━━━━━ DATASET RECORDS ━━━━━

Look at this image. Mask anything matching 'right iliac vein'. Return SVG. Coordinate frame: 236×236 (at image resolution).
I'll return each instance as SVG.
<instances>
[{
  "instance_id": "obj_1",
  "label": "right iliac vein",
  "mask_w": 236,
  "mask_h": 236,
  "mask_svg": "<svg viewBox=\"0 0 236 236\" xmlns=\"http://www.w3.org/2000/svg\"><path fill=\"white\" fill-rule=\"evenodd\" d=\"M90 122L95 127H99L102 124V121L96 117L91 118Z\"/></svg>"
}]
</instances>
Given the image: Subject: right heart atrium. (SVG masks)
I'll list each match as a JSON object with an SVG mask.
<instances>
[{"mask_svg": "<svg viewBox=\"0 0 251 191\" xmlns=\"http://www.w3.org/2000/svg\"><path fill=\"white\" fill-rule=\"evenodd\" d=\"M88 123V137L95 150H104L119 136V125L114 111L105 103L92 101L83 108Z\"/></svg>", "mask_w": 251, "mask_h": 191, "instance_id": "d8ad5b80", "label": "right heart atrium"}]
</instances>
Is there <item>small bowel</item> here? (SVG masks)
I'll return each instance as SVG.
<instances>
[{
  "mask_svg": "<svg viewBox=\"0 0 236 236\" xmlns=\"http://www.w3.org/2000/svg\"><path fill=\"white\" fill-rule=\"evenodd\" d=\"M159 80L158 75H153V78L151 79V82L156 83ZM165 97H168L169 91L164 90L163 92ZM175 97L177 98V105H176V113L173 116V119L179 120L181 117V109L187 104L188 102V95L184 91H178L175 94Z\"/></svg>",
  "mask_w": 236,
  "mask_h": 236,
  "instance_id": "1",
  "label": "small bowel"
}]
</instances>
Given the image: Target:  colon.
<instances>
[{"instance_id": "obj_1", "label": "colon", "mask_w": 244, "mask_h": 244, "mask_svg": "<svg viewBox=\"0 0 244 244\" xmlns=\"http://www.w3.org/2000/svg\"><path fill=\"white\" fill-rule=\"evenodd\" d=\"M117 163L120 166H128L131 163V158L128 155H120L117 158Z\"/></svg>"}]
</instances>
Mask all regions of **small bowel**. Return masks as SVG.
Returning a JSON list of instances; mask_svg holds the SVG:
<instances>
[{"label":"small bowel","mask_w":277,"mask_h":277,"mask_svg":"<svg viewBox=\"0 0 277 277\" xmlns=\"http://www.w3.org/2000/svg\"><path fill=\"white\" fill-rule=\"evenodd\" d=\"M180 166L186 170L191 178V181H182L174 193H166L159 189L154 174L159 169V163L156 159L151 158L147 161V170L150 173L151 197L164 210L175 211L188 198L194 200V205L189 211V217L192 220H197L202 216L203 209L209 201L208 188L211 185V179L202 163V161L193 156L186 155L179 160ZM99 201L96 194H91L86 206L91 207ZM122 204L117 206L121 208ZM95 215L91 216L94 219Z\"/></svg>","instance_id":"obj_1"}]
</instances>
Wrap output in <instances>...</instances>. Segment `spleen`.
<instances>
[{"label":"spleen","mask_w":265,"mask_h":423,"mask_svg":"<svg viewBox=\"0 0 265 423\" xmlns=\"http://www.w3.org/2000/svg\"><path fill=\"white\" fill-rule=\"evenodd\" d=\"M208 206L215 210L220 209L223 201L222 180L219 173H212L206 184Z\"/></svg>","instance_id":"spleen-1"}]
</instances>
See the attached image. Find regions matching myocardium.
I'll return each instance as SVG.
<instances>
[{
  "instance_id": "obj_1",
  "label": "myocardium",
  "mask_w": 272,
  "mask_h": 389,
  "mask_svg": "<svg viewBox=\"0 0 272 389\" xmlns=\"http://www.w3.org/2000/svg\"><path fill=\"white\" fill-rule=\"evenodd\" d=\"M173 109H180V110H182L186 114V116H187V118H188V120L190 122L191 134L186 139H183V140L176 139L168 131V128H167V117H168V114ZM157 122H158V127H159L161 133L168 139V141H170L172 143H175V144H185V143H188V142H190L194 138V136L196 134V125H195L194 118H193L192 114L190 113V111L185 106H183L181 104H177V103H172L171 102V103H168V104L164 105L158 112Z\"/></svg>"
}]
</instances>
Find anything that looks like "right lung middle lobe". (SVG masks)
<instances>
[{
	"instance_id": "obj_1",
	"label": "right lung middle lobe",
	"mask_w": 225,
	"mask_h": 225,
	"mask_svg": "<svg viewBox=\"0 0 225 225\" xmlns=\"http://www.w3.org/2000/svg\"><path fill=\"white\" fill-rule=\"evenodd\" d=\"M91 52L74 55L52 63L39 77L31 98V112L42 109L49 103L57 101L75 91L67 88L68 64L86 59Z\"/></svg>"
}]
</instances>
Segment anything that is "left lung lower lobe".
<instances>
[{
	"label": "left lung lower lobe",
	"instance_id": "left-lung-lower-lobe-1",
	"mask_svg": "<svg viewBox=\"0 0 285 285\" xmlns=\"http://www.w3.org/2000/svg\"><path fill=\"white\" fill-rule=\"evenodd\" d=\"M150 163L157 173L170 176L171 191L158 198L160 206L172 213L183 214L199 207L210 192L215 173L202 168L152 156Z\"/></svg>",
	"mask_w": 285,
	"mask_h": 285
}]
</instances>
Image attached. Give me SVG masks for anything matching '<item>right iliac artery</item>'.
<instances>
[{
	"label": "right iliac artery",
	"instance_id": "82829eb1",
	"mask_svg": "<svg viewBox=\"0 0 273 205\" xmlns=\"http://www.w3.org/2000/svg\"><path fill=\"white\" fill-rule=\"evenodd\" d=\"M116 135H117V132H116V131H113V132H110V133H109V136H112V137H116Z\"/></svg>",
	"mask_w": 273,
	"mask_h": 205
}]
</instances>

━━━━━

ASSIGNMENT. The reply should be a precise retyping of all the data.

YOUR SOLUTION.
Look at this image. Mask anything matching 'right iliac vein'. Return SVG. Coordinate frame: 236×236 (at image resolution).
I'll return each instance as SVG.
<instances>
[{
  "instance_id": "obj_1",
  "label": "right iliac vein",
  "mask_w": 236,
  "mask_h": 236,
  "mask_svg": "<svg viewBox=\"0 0 236 236\" xmlns=\"http://www.w3.org/2000/svg\"><path fill=\"white\" fill-rule=\"evenodd\" d=\"M90 122L95 127H99L102 124V121L96 117L91 118Z\"/></svg>"
}]
</instances>
Given the image: Subject: right heart atrium. (SVG masks)
I'll list each match as a JSON object with an SVG mask.
<instances>
[{"mask_svg": "<svg viewBox=\"0 0 251 191\" xmlns=\"http://www.w3.org/2000/svg\"><path fill=\"white\" fill-rule=\"evenodd\" d=\"M88 123V137L95 150H104L119 136V125L114 111L105 103L92 101L83 108Z\"/></svg>", "mask_w": 251, "mask_h": 191, "instance_id": "d8ad5b80", "label": "right heart atrium"}]
</instances>
Is there <item>small bowel</item> here? (SVG masks)
I'll return each instance as SVG.
<instances>
[{
  "mask_svg": "<svg viewBox=\"0 0 236 236\" xmlns=\"http://www.w3.org/2000/svg\"><path fill=\"white\" fill-rule=\"evenodd\" d=\"M159 80L158 75H153V78L151 79V82L156 83ZM165 97H168L169 91L164 90L163 92ZM175 97L177 98V105H176V113L173 116V119L179 120L181 117V109L187 104L188 102V95L184 91H178L175 94Z\"/></svg>",
  "mask_w": 236,
  "mask_h": 236,
  "instance_id": "1",
  "label": "small bowel"
}]
</instances>
Given the image: Target:  colon.
<instances>
[{"instance_id": "obj_1", "label": "colon", "mask_w": 244, "mask_h": 244, "mask_svg": "<svg viewBox=\"0 0 244 244\" xmlns=\"http://www.w3.org/2000/svg\"><path fill=\"white\" fill-rule=\"evenodd\" d=\"M117 163L120 166H128L131 163V158L128 155H120L117 158Z\"/></svg>"}]
</instances>
Mask all regions of **small bowel**. Return masks as SVG.
Returning a JSON list of instances; mask_svg holds the SVG:
<instances>
[{"label":"small bowel","mask_w":277,"mask_h":277,"mask_svg":"<svg viewBox=\"0 0 277 277\" xmlns=\"http://www.w3.org/2000/svg\"><path fill=\"white\" fill-rule=\"evenodd\" d=\"M180 166L186 170L191 178V181H182L174 193H166L159 189L154 174L159 169V163L156 159L151 158L147 161V170L150 173L151 197L164 210L175 211L188 198L194 200V205L189 211V217L192 220H197L202 216L203 209L209 201L208 188L211 185V179L202 163V161L193 156L186 155L179 160ZM99 201L96 194H91L86 206L91 207ZM122 204L117 206L121 208ZM95 215L91 216L94 219Z\"/></svg>","instance_id":"obj_1"}]
</instances>
Wrap output in <instances>...</instances>. Segment `spleen`.
<instances>
[{"label":"spleen","mask_w":265,"mask_h":423,"mask_svg":"<svg viewBox=\"0 0 265 423\" xmlns=\"http://www.w3.org/2000/svg\"><path fill=\"white\" fill-rule=\"evenodd\" d=\"M208 206L215 210L220 209L223 201L222 180L219 173H212L206 184Z\"/></svg>","instance_id":"spleen-1"}]
</instances>
See the attached image. Find regions matching myocardium.
I'll return each instance as SVG.
<instances>
[{
  "instance_id": "obj_1",
  "label": "myocardium",
  "mask_w": 272,
  "mask_h": 389,
  "mask_svg": "<svg viewBox=\"0 0 272 389\" xmlns=\"http://www.w3.org/2000/svg\"><path fill=\"white\" fill-rule=\"evenodd\" d=\"M173 109H180V110H182L186 114V116H187V118H188V120L190 122L191 134L186 139H183V140L176 139L168 131V128H167V117H168V114ZM157 122H158V127H159L161 133L168 139V141H170L172 143H175V144H185V143H188V142H190L194 138V136L196 134V125H195L194 118H193L192 114L190 113V111L185 106H183L181 104H177V103H172L171 102V103H168V104L164 105L158 112Z\"/></svg>"
}]
</instances>
Find anything that looks like "right lung middle lobe". (SVG masks)
<instances>
[{
	"instance_id": "obj_1",
	"label": "right lung middle lobe",
	"mask_w": 225,
	"mask_h": 225,
	"mask_svg": "<svg viewBox=\"0 0 225 225\" xmlns=\"http://www.w3.org/2000/svg\"><path fill=\"white\" fill-rule=\"evenodd\" d=\"M91 52L74 55L52 63L39 77L31 98V112L42 109L49 103L57 101L75 91L67 88L68 64L86 59Z\"/></svg>"
}]
</instances>
Segment anything that is "left lung lower lobe".
<instances>
[{
	"label": "left lung lower lobe",
	"instance_id": "left-lung-lower-lobe-1",
	"mask_svg": "<svg viewBox=\"0 0 285 285\" xmlns=\"http://www.w3.org/2000/svg\"><path fill=\"white\" fill-rule=\"evenodd\" d=\"M150 163L157 173L170 176L171 191L158 198L160 206L172 213L183 214L199 207L210 192L215 173L202 168L152 156Z\"/></svg>",
	"mask_w": 285,
	"mask_h": 285
}]
</instances>
Image attached. Give me SVG masks for anything matching '<item>right iliac artery</item>'.
<instances>
[{
	"label": "right iliac artery",
	"instance_id": "82829eb1",
	"mask_svg": "<svg viewBox=\"0 0 273 205\" xmlns=\"http://www.w3.org/2000/svg\"><path fill=\"white\" fill-rule=\"evenodd\" d=\"M116 135H117V132H116V131H113V132H110V133H109V136H112V137H116Z\"/></svg>",
	"mask_w": 273,
	"mask_h": 205
}]
</instances>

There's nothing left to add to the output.